In his younger days, Atlas assisted legendary trainer Cus D'Amato in developing the skills of a teenage Tyson. Atlas was removed from the camp in 1982 following an altercation with a 15-year-old Tyson. Atlas claimed Tyson had been sexually inappropriate with an 11-year-old female relative of Atlas - which led to an incident where Atlas put a handgun to Tyson's ear and threatened to kill him.
While Atlas gives high praise to the skillset of Tyson, he's not convinced that Tyson was an overall 'great' fighter.
“I don’t know if he was ever great,” Atlas said on the Lex Fridman Podcast. “I know he was sensational. I know he was the greatest mix of maybe speed and power ever. I know he was one of the greatest punchers from either side of the plate, left or right. There’s been great punchers with just the right hand like Earnie Shavers and Deontay Wilder and Max Baer. I don’t know if there’s ever been anyone who could punch as good as [Tyson] did on either side with either hand other than Joe Louis and a few others.
“I don’t know if there’s ever been such a combination of speed and power to that pure level that he had, and it was a pure level. I don’t know if there was ever as good a fighter as Tyson was for maybe one night he was great. He wasn’t tested, but he might have been ready to be tested that one night against Michael Spinks when he took him apart in 90 seconds. I think I saw a great fighter that night. I don’t think you can be great unless you have all the requirements of being great.”
Atlas went further to explain what it takes to be regarded as an overall 'great' fighter.
“To not rely on someone else’s weakness to be strong, to be strong on your own,” Atlas said. “Too often, [Tyson] relied on other people’s weakness, whether it’s by being intimidated or whether it was because his talent was so much greater than theirs that it was like putting a monster truck in there with a Volkswagen.

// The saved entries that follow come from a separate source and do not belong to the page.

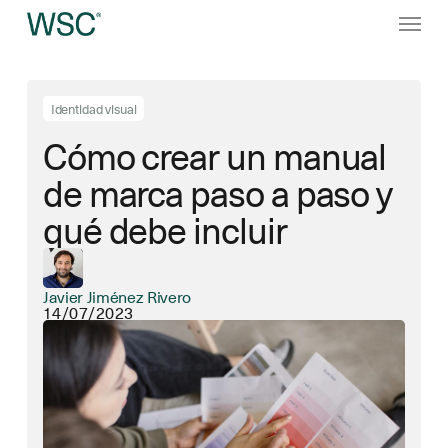
Ir
Menú
al
contenido
principal
Identidad visual
Cómo crear un manual
de marca paso a paso y
qué debe incluir
Javier Jiménez Rivero
14/07/2023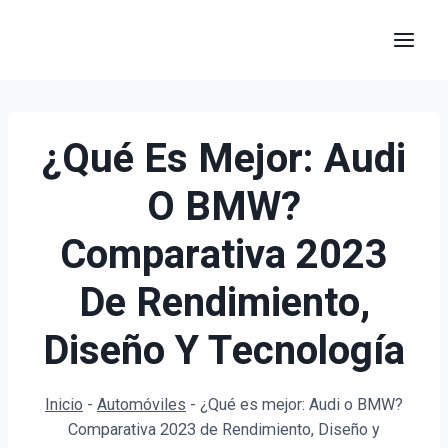
Saltar
al
contenido
¿Qué Es Mejor: Audi
O BMW?
Comparativa 2023
De Rendimiento,
Diseño Y Tecnología
Inicio
-
Automóviles
-
¿Qué es mejor: Audi o BMW?
Comparativa 2023 de Rendimiento, Diseño y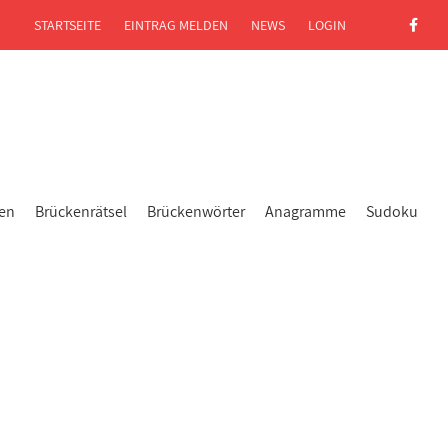
STARTSEITE
EINTRAG MELDEN
NEWS
LOGIN
gen
Brückenrätsel
Brückenwörter
Anagramme
Sudoku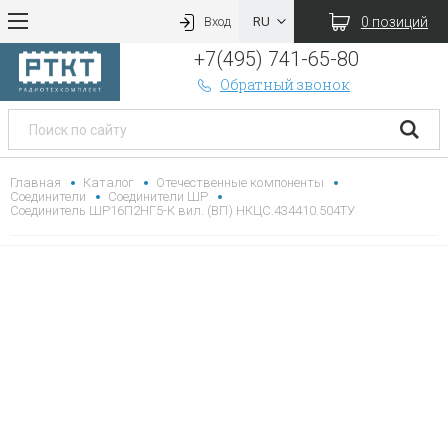
0 позиций
Вход
+7(495) 741-65-80
Обратный звонок
Главная
Каталог
Отечественные компоненты
Соединители
Соединители ШР
Соединитель ШР16П2НГ5-К вил. (ВП) НКЦС.434410.504ТУ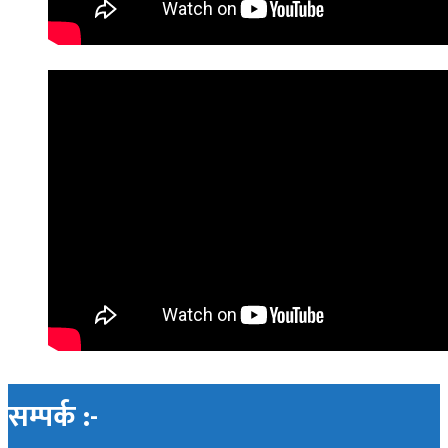
सम्पर्क :-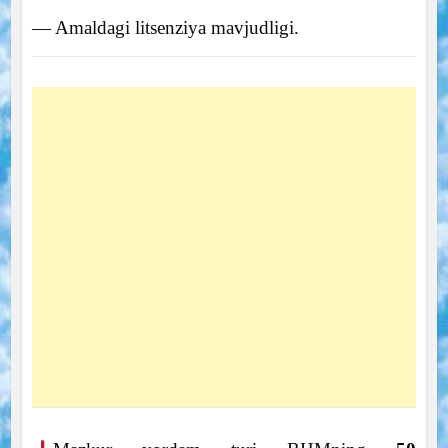
— Amaldagi litsenziya mavjudligi.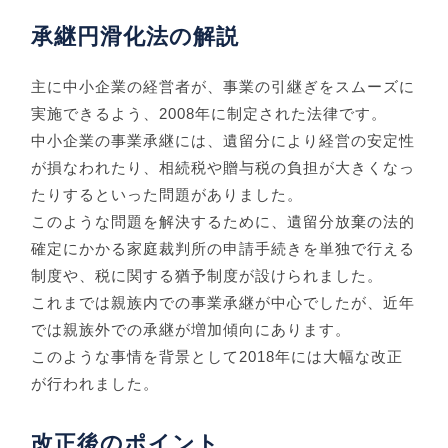
承継円滑化法の解説
主に中小企業の経営者が、事業の引継ぎをスムーズに
実施できるよう、2008年に制定された法律です。
中小企業の事業承継には、遺留分により経営の安定性
が損なわれたり、相続税や贈与税の負担が大きくなっ
たりするといった問題がありました。
このような問題を解決するために、遺留分放棄の法的
確定にかかる家庭裁判所の申請手続きを単独で行える
制度や、税に関する猶予制度が設けられました。
これまでは親族内での事業承継が中心でしたが、近年
では親族外での承継が増加傾向にあります。
このような事情を背景として2018年には大幅な改正
が行われました。
改正後のポイント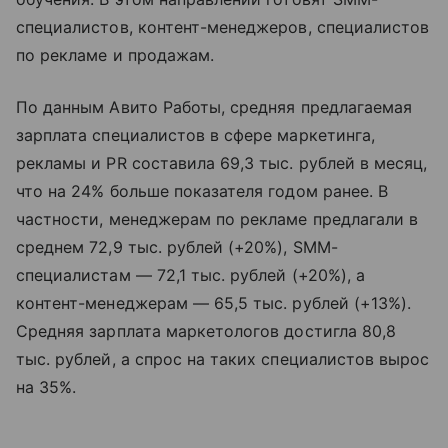
специалистов, контент-менеджеров, специалистов
по рекламе и продажам.
По данным Авито Работы, средняя предлагаемая
зарплата специалистов в сфере маркетинга,
рекламы и PR составила 69,3 тыс. рублей в месяц,
что на 24% больше показателя годом ранее. В
частности, менеджерам по рекламе предлагали в
среднем 72,9 тыс. рублей (+20%), SMM-
специалистам — 72,1 тыс. рублей (+20%), а
контент-менеджерам — 65,5 тыс. рублей (+13%).
Средняя зарплата маркетологов достигла 80,8
тыс. рублей, а спрос на таких специалистов вырос
на 35%.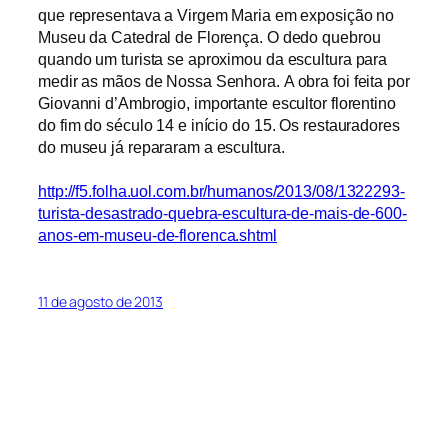
que representava a Virgem Maria em exposição no
Museu da Catedral de Florença. O dedo quebrou
quando um turista se aproximou da escultura para
medir as mãos de Nossa Senhora. A obra foi feita por
Giovanni d’Ambrogio, importante escultor florentino
do fim do século 14 e início do 15. Os restauradores
do museu já repararam a escultura.
http://f5.folha.uol.com.br/humanos/2013/08/1322293-
turista-desastrado-quebra-escultura-de-mais-de-600-
anos-em-museu-de-florenca.shtml
11 de agosto de 2013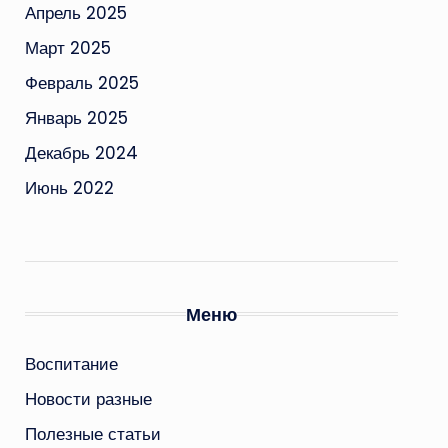
Апрель 2025
Март 2025
Февраль 2025
Январь 2025
Декабрь 2024
Июнь 2022
Меню
Воспитание
Новости разные
Полезные статьи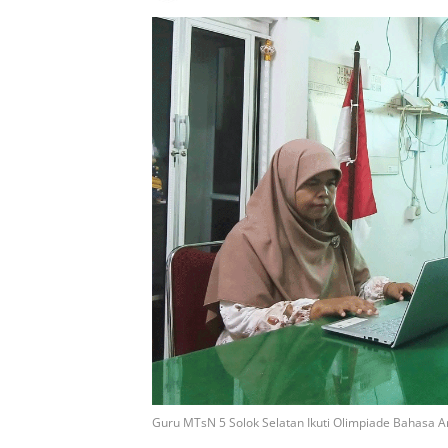
Guru MTsN 5 Solok Selatan Ikuti Olimpiade Bahasa A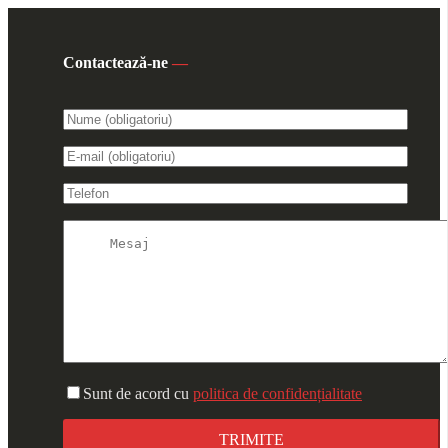
Contactează-ne
—
Sunt de acord cu
politica de confidențialitate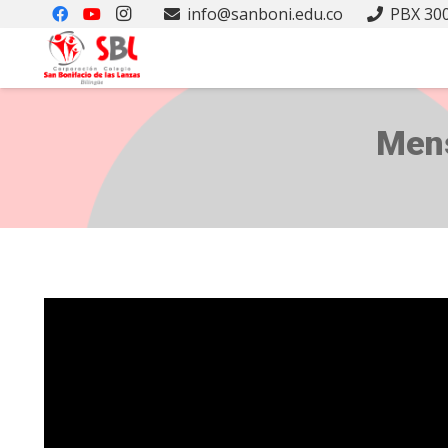
info@sanboni.edu.co
PBX 300
Mens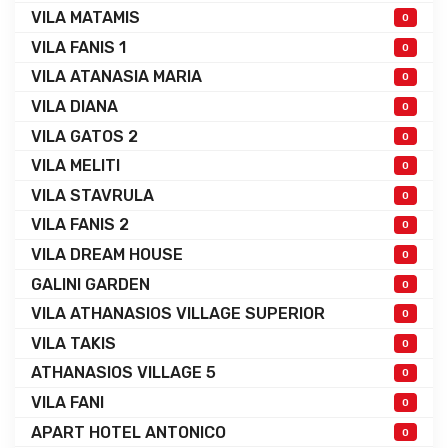
VILA MATAMIS
0
VILA FANIS 1
0
VILA ATANASIA MARIA
0
VILA DIANA
0
VILA GATOS 2
0
VILA MELITI
0
VILA STAVRULA
0
VILA FANIS 2
0
VILA DREAM HOUSE
0
GALINI GARDEN
0
VILA ATHANASIOS VILLAGE SUPERIOR
0
VILA TAKIS
0
ATHANASIOS VILLAGE 5
0
VILA FANI
0
APART HOTEL ANTONICO
0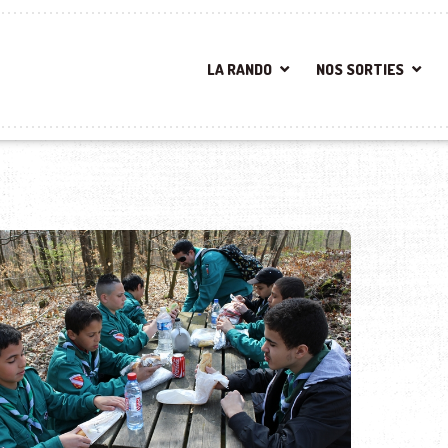
LA RANDO
NOS SORTIES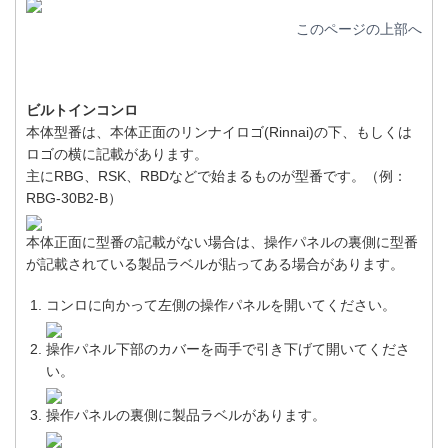
このページの上部へ
ビルトインコンロ
本体型番は、本体正面のリンナイロゴ(Rinnai)の下、もしくは
ロゴの横に記載があります。
主にRBG、RSK、RBDなどで始まるものが型番です。（例：
RBG-30B2-B）
本体正面に型番の記載がない場合は、操作パネルの裏側に型番
が記載されている製品ラベルが貼ってある場合があります。
コンロに向かって左側の操作パネルを開いてください。
操作パネル下部のカバーを両手で引き下げて開いてくださ
い。
操作パネルの裏側に製品ラベルがあります。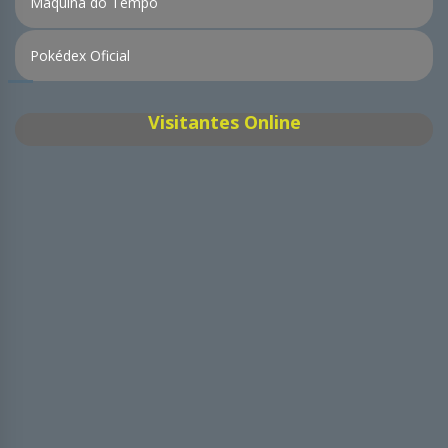
Máquina do Tempo
Pokédex Oficial
Visitantes Online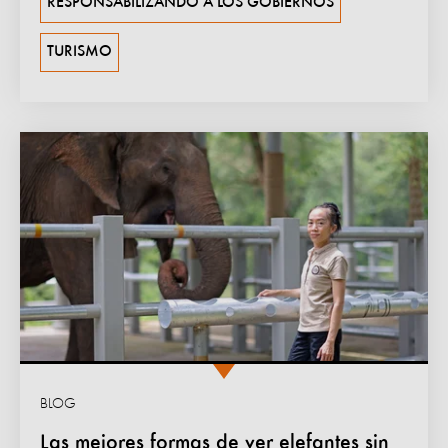
RESPONSABILIZANDO A LOS GOBIERNOS
TURISMO
BLOG
Las mejores formas de ver elefantes sin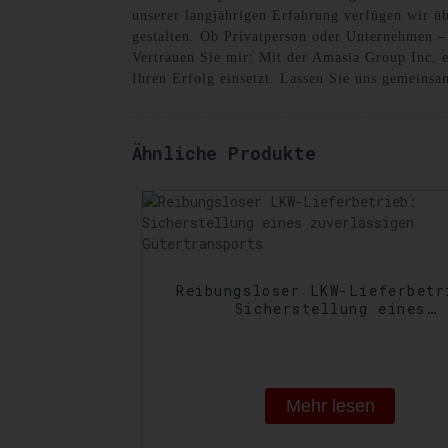
unserer langjährigen Erfahrung verfügen wir ü
gestalten. Ob Privatperson oder Unternehmen – 
Vertrauen Sie mir: Mit der Amasia Group Inc. er
Ihren Erfolg einsetzt. Lassen Sie uns gemeinsa
Ähnliche Produkte
Reibungsloser LKW-Lieferbetr
Sicherstellung eines
zuverlässigen Gütertranspo
Mehr lesen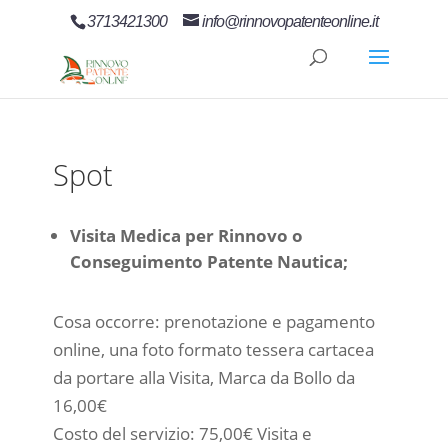
3713421300
info@rinnovopatenteonline.it
Spot
Visita Medica per Rinnovo o
Conseguimento Patente Nautica;
Cosa occorre: prenotazione e pagamento
online, una foto formato tessera cartacea
da portare alla Visita, Marca da Bollo da
16,00€
Costo del servizio: 75,00€ Visita e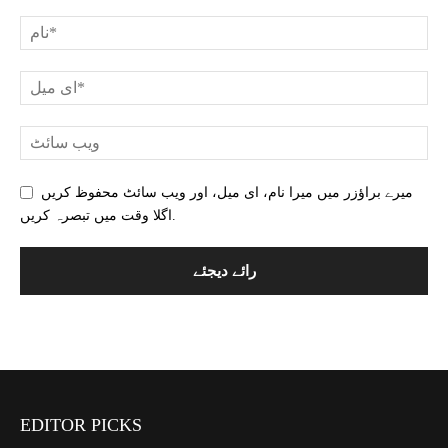
میرے براؤزر میں میرا نام، ای میل، اور ویب سائٹ محفوظ کریں
اگلا وقت میں تبصرہ کریں.
EDITOR PICKS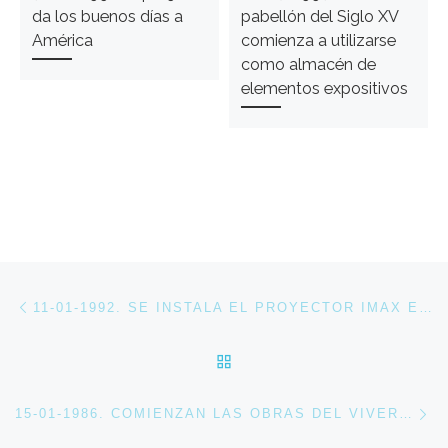
da los buenos días a
pabellón del Siglo XV
América
comienza a utilizarse
como almacén de
elementos expositivos
Navegación de entradas
Entrada anterior
11-01-1992. SE INSTALA EL PROYECTOR IMAX EN EL PABELLÓN DE CANADÁ
VOLVER A LA LISTA DE 
En
15-01-1986. COMIENZAN LAS OBRAS DEL VIVERO DE EXPO 92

“The Volkswagen was going to get crushed. No matter how much horsepower the Volkswagen might’ve had under the hood, it was going to get crushed. The monster truck was not going to allow it to be a contest. To be able to find a way when your talent wasn’t enough – he didn’t find a way when his talent wasn’t enough.”
To further his viewpoint on the matter, Atlas cited Tyson's upset loss to Buster Douglas in 1990, and a pair of upset defeats to Evander Holyfield in 1996 and 1997.
“A fight is not a fight until there’s something to overcome,” Atlas said. “Until then, it’s just an athletic exhibition contest. Yeah, who’s a better athlete? Who’s got more quick twitch fibers? Who’s more developed in those physical areas?
“But a fight is not a fight until there’s something to overcome. So, if you go by my definition, not Webster’s, pretend it means something, Mike Tyson was only in five, six fights in his life. The fights where there was something to overcome, he didn’t overcome it.”